While some people feel they are being forced to change because of the decisions and actions of others in far-removed places on the globe, this is no more true in a setting of climate change than it is at any other time. In an inter-connected world our actions have many unintended consequences elsewhere. When residents of coastal villages in alaska are forced to move their homes because of erosion blamed, rightly or wrongly, on global warming, there may be resentment of people in more industrialized areas whose activities have contributed to the production of gases that contribute to higher temperatures. But the people in these villages, despite how they may be portrayed in the media, also use polluting technologies and contribute to the problem, as well as benefiting from the technologies employed elsewhere. This not to assign blame, but simply to point out that the problems of the world are complex and setting up a simple evildoer/victim dichotomy is not useful in solving them.

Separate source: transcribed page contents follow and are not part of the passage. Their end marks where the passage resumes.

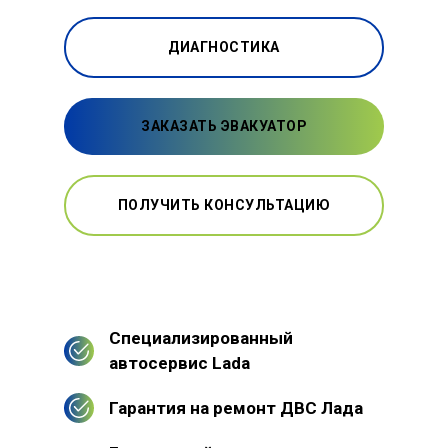
ДИАГНОСТИКА
ЗАКАЗАТЬ ЭВАКУАТОР
ПОЛУЧИТЬ КОНСУЛЬТАЦИЮ
Специализированный
автосервис Lada
Гарантия на ремонт ДВС Лада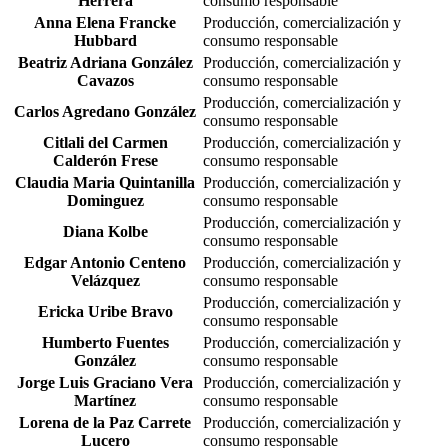
Herrera
consumo responsable
Anna Elena Francke
Producción, comercialización y
Hubbard
consumo responsable
Beatriz Adriana González
Producción, comercialización y
Cavazos
consumo responsable
Producción, comercialización y
Carlos Agredano González
consumo responsable
Citlali del Carmen
Producción, comercialización y
Calderón Frese
consumo responsable
Claudia Maria Quintanilla
Producción, comercialización y
Dominguez
consumo responsable
Producción, comercialización y
Diana Kolbe
consumo responsable
Edgar Antonio Centeno
Producción, comercialización y
Velázquez
consumo responsable
Producción, comercialización y
Ericka Uribe Bravo
consumo responsable
Humberto Fuentes
Producción, comercialización y
González
consumo responsable
Jorge Luis Graciano Vera
Producción, comercialización y
Martínez
consumo responsable
Lorena de la Paz Carrete
Producción, comercialización y
Lucero
consumo responsable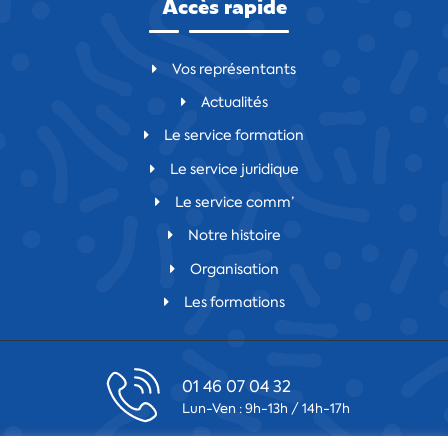
Accès rapide
Vos représentants
Actualités
Le service formation
Le service juridique
Le service comm’
Notre histoire
Organisation
Les formations
01 46 07 04 32
Lun-Ven : 9h-13h / 14h-17h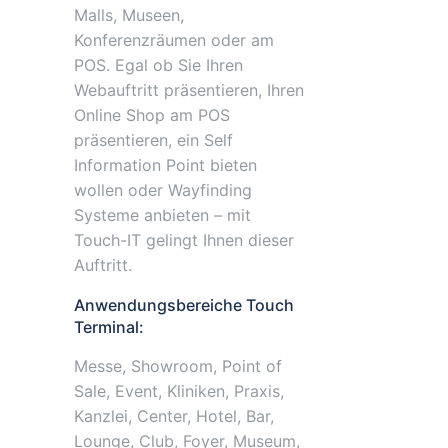
Malls, Museen,
Konferenzräumen oder am
POS. Egal ob Sie Ihren
Webauftritt präsentieren, Ihren
Online Shop am POS
präsentieren, ein Self
Information Point bieten
wollen oder Wayfinding
Systeme anbieten – mit
Touch-IT gelingt Ihnen dieser
Auftritt.
Anwendungsbereiche Touch
Terminal:
Messe, Showroom, Point of
Sale, Event, Kliniken, Praxis,
Kanzlei, Center, Hotel, Bar,
Lounge, Club, Foyer, Museum,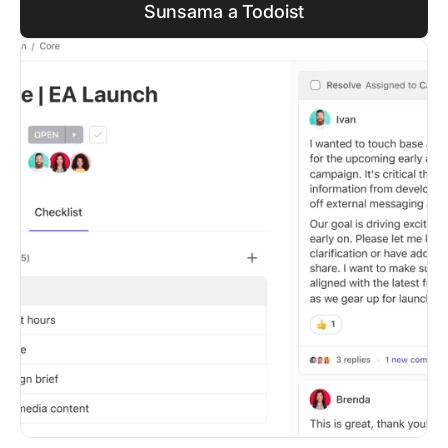
Sunsama a Todoist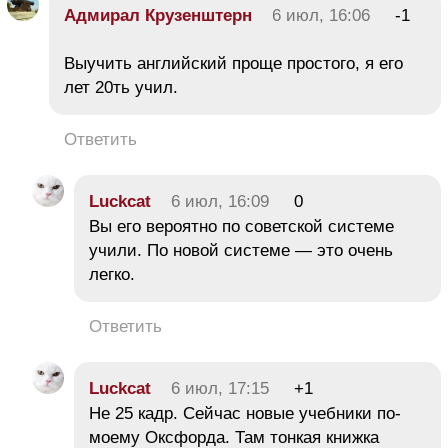
Адмирал Крузенштерн
6 июл, 16:06
-1
Выучить английский проще простого, я его
лет 20ть учил.
Ответить
Luckcat
6 июл, 16:09
0
Вы его вероятно по советской системе
учили. По новой системе — это очень
легко.
Ответить
Luckcat
6 июл, 17:15
+1
Не 25 кадр. Сейчас новые учебники по-
моему Оксфорда. Там тонкая книжка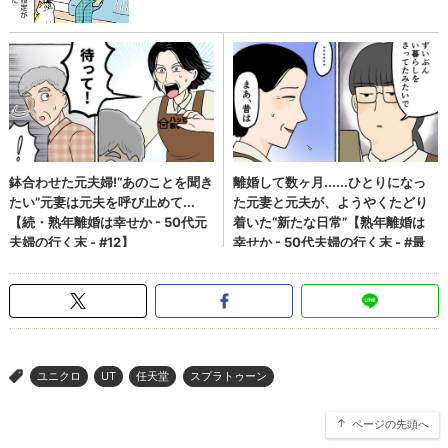
ユニクロ
UT
任天堂
スプラトゥーン
>
ページの先頭へ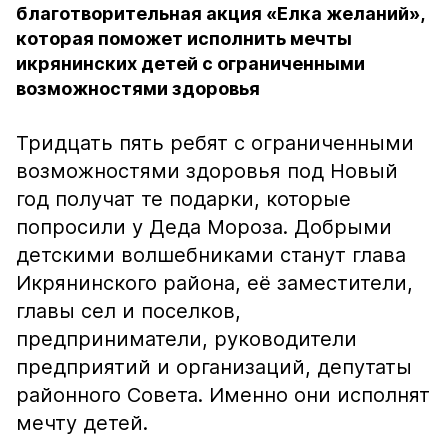
благотворительная акция «Елка желаний»,
которая поможет исполнить мечты
икрянинских детей с ограниченными
возможностями здоровья
Тридцать пять ребят с ограниченными
возможностями здоровья под Новый
год получат те подарки, которые
попросили у Деда Мороза. Добрыми
детскими волшебниками станут глава
Икрянинского района, её заместители,
главы сел и поселков,
предприниматели, руководители
предприятий и организаций, депутаты
районного Совета. Именно они исполнят
мечту детей.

While I expect some will misinterpret my efforts here, my intention is not to apologize for industrial society or minimize the real problems people may experience because of climate change. As I stated in the beginning of this article I believe it is important to question authority and critically examine the claims of all experts: political, economic, scientific, whatever. Making decisions based on inaccurate information and unjustified fears will not serve any of us, except of course the politicians and bureaucrats, who will just have one more excuse to increase their power and control over us.

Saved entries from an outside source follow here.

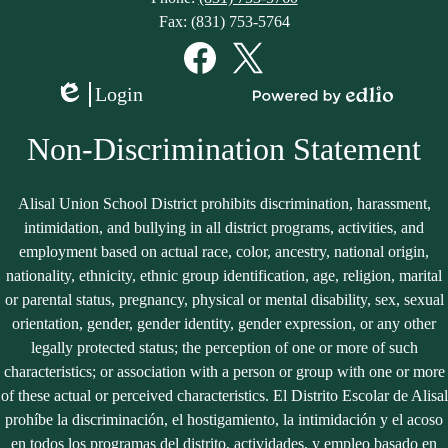
Fax: (831) 753-5764
Social
Media
Links
Facebook
Twitter
Login
Edlio
Powered
by
Non-Discrimination Statement
Edlio
Alisal Union School District prohibits discrimination, harassment,
intimidation, and bullying in all district programs, activities, and
employment based on actual race, color, ancestry, national origin,
nationality, ethnicity, ethnic group identification, age, religion, marital
or parental status, pregnancy, physical or mental disability, sex, sexual
orientation, gender, gender identity, gender expression, or any other
legally protected status; the perception of one or more of such
characteristics; or association with a person or group with one or more
of these actual or perceived characteristics. El Distrito Escolar de Alisal
prohíbe la discriminación, el hostigamiento, la intimidación y el acoso
en todos los programas del distrito, actividades, y empleo basado en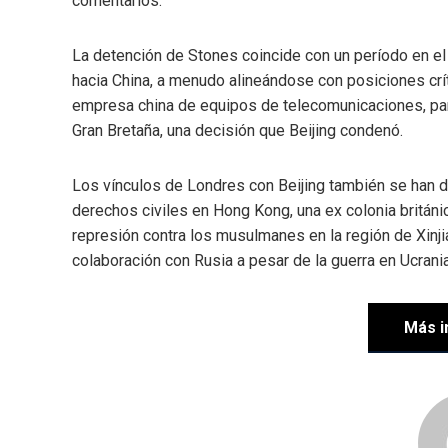
comentarios.
La detención de Stones coincide con un período en el
hacia China, a menudo alineándose con posiciones crít
empresa china de equipos de telecomunicaciones, part
Gran Bretaña, una decisión que Beijing condenó.
Los vínculos de Londres con Beijing también se han de
derechos civiles en Hong Kong, una ex colonia británic
represión contra los musulmanes en la región de Xinji
colaboración con Rusia a pesar de la guerra en Ucrania
Más i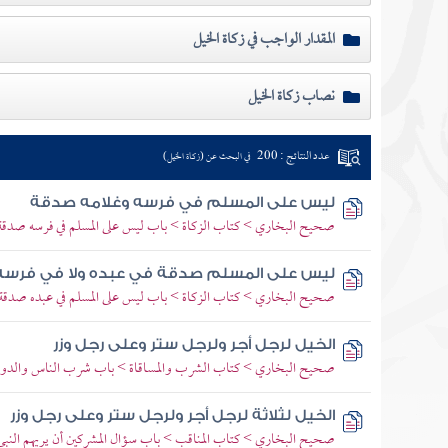
المقدار الواجب في زكاة الخيل
نصاب زكاة الخيل
عدد النتائج : 200
في البحث عن (زكاة الخيل)
ليس على المسلم في فرسه وغلامه صدقة
صحيح البخاري > كتاب الزكاة > باب ليس على المسلم في فرسه صدقة
ليس على المسلم صدقة في عبده ولا في فرسه
صحيح البخاري > كتاب الزكاة > باب ليس على المسلم في عبده صدقة
الخيل لرجل أجر ولرجل ستر وعلى رجل وزر
صحيح البخاري > كتاب الشرب والمساقاة > باب شرب الناس والدواب
الخيل لثلاثة لرجل أجر ولرجل ستر وعلى رجل وزر
صحيح البخاري > كتاب المناقب > باب سؤال المشركين أن يريهم النبي ص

Despite my human-centered approach in this article, I believe that people should be better neighbors to the other species with whom we share this world. I believe animals are not ours to eat, wear, or torture in medical or industrial research. I believe that forests and the bears within them, and rivers filled with salmon, and the moose that walk through the streets and yards of Anchorage are wonderful things which should not be destroyed by human beings for sport, but should be treated kindly and respectfully. I believe that a lower tech, decentralized, voluntary, cooperative, vegan society would produce a nicer, gentler, fairer world for both people and other organisms. But not because any of this is more “natural;” simply because it is how I believe the world should be and how I would like to live.